● WORK INSTRUCTION: Each entry needs to be duplicated exactly.

-- THE RECORDS follows --

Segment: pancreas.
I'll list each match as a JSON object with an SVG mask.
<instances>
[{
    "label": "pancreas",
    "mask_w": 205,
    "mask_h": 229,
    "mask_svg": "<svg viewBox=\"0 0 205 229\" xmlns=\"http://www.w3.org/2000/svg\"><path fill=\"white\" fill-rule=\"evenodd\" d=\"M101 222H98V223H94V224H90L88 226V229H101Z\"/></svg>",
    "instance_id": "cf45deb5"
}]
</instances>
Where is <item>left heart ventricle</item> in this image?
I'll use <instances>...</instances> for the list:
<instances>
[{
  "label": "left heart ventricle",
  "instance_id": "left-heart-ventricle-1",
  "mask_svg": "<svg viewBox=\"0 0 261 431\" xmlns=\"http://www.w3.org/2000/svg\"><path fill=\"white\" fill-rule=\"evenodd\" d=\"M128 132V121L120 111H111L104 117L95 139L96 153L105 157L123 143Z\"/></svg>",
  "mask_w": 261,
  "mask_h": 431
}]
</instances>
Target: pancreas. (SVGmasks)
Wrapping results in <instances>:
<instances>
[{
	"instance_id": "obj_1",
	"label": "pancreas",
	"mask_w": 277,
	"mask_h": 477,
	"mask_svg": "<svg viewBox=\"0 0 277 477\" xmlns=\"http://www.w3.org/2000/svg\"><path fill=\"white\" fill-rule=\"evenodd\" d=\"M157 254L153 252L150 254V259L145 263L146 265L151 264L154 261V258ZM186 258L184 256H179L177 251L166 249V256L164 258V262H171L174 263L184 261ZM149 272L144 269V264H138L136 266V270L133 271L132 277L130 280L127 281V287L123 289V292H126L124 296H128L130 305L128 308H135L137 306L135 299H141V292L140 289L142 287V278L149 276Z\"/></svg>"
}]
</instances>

-- THE RECORDS concluded --

● ANSWER TO THIS PROBLEM:
Segment: pancreas.
I'll list each match as a JSON object with an SVG mask.
<instances>
[{
    "label": "pancreas",
    "mask_w": 205,
    "mask_h": 229,
    "mask_svg": "<svg viewBox=\"0 0 205 229\" xmlns=\"http://www.w3.org/2000/svg\"><path fill=\"white\" fill-rule=\"evenodd\" d=\"M101 222H98V223H94V224H90L88 226V229H101Z\"/></svg>",
    "instance_id": "cf45deb5"
}]
</instances>
Where is <item>left heart ventricle</item> in this image?
I'll use <instances>...</instances> for the list:
<instances>
[{
  "label": "left heart ventricle",
  "instance_id": "left-heart-ventricle-1",
  "mask_svg": "<svg viewBox=\"0 0 261 431\" xmlns=\"http://www.w3.org/2000/svg\"><path fill=\"white\" fill-rule=\"evenodd\" d=\"M128 132V121L120 111H111L104 117L95 139L96 153L105 157L123 143Z\"/></svg>",
  "mask_w": 261,
  "mask_h": 431
}]
</instances>
Target: pancreas. (SVGmasks)
Wrapping results in <instances>:
<instances>
[{
	"instance_id": "obj_1",
	"label": "pancreas",
	"mask_w": 277,
	"mask_h": 477,
	"mask_svg": "<svg viewBox=\"0 0 277 477\" xmlns=\"http://www.w3.org/2000/svg\"><path fill=\"white\" fill-rule=\"evenodd\" d=\"M157 254L153 252L150 254V259L145 263L146 265L151 264L154 261V258ZM186 258L184 256H179L177 251L166 249V256L164 258V262H171L174 263L184 261ZM149 272L144 269V264H138L136 266V270L133 271L132 277L130 280L127 281V287L123 289V292H126L124 296H128L130 305L128 308H135L137 306L135 299H141V292L140 289L142 287V278L149 276Z\"/></svg>"
}]
</instances>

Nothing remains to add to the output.